WORK TO BE COMPLETED:
Among the entries that follow, the required portion opens with the line containing "personas que pueden" and closes with the line containing "económicamente cuando terminen". Give that portion again exactly, and nothing else.

[Records from a data collection]
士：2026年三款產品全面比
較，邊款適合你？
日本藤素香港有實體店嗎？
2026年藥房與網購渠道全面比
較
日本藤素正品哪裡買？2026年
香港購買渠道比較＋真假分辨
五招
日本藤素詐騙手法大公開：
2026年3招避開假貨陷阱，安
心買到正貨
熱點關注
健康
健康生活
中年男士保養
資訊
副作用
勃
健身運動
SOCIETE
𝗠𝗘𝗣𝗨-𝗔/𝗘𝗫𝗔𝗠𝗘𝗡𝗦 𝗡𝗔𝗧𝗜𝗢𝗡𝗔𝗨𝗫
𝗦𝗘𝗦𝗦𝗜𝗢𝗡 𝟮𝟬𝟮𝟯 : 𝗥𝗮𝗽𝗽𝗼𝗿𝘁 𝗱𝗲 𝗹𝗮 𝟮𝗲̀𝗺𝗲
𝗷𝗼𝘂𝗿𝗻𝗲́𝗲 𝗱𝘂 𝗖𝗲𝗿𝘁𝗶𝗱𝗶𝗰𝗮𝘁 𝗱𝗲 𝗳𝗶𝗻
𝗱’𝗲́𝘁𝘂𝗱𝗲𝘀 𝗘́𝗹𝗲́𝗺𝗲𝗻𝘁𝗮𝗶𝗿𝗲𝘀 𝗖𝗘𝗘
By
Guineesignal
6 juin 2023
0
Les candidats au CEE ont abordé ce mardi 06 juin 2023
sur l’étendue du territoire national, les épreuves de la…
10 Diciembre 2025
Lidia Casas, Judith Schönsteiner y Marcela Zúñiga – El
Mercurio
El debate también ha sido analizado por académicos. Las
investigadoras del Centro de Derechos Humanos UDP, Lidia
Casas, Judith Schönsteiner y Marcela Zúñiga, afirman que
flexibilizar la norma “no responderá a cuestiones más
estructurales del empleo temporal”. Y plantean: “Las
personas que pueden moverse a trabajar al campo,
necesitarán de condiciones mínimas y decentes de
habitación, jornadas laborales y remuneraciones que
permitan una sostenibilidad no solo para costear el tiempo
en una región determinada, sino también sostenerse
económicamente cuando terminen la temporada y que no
* * *
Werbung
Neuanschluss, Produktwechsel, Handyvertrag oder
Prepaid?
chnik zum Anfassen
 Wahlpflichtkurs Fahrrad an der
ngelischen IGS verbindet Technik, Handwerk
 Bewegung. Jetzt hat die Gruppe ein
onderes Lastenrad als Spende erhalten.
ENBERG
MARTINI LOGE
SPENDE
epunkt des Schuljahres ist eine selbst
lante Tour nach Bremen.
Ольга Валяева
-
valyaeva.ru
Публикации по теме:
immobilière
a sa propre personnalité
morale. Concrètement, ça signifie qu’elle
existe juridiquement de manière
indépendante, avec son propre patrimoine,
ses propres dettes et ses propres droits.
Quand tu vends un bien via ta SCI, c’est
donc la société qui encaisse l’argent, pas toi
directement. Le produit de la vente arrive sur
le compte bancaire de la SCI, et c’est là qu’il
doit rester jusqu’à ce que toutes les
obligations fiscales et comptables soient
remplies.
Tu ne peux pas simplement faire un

RESPONSE AREA:
personas que pueden moverse a trabajar al campo,
necesitarán de condiciones mínimas y decentes de
habitación, jornadas laborales y remuneraciones que
permitan una sostenibilidad no solo para costear el tiempo
en una región determinada, sino también sostenerse
económicamente cuando terminen la temporada y que no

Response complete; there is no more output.